El concepto de pánico moral lo acuñó Stanley Cohen cuando en los años sesenta en las playas del sur de inglaterra se establecieron continuos conflictos en bandas juveniles (Rockers y Mods). Este hecho se sobredimensiona, llegando a calificar cualquier altercado juvenil de conflicto incontrolable y estableciendo tanto en la prensa como en cierto sector conservador de la sociedad unos límites morales infranqueables.
Este término lo recoge Stuart Hall y analiza el fenómeno de los muggins. Tras un atraco callejero, por unos jóvenes, se empleó esta palabra en la prensa británica. El muggin es un término que se empleaba en EEUU desde la época de los vaqueros para designar los atracos con violencia, pero que en Inglaterra no existía.
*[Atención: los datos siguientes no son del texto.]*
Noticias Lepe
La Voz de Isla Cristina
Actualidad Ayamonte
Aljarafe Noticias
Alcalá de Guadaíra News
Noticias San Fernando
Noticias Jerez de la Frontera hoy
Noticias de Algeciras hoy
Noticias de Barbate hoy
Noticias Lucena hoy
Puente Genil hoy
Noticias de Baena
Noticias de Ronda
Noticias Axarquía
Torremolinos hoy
De esta forma, se generó una alerta social, ante lo que se calificó como una nueva oleada de crímenes y criminales.
La prensa más sensacionalista se hizo eco de ella y empezó a pedir y generar, en forma de pánico moral, una respuesta tanto judicial como política, lo que no tardaría en llegar. Se aumentaron las penas por atraco y se castigo de forma ejemplar a los atracadores.
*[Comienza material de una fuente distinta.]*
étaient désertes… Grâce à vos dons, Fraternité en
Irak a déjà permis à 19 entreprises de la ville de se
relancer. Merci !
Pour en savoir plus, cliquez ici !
Todo esto se llevó además a la criminalización de un sector de la población, sobre todo inmigrantes, ya que se les consideraba los causantes de la elevada nueva amenaza. Los datos aportados por Hall en su estudio muestran que realmente no hubo un aumento de atracos, ni que realmente los inmigrantes fueran los causante de dichos atracos.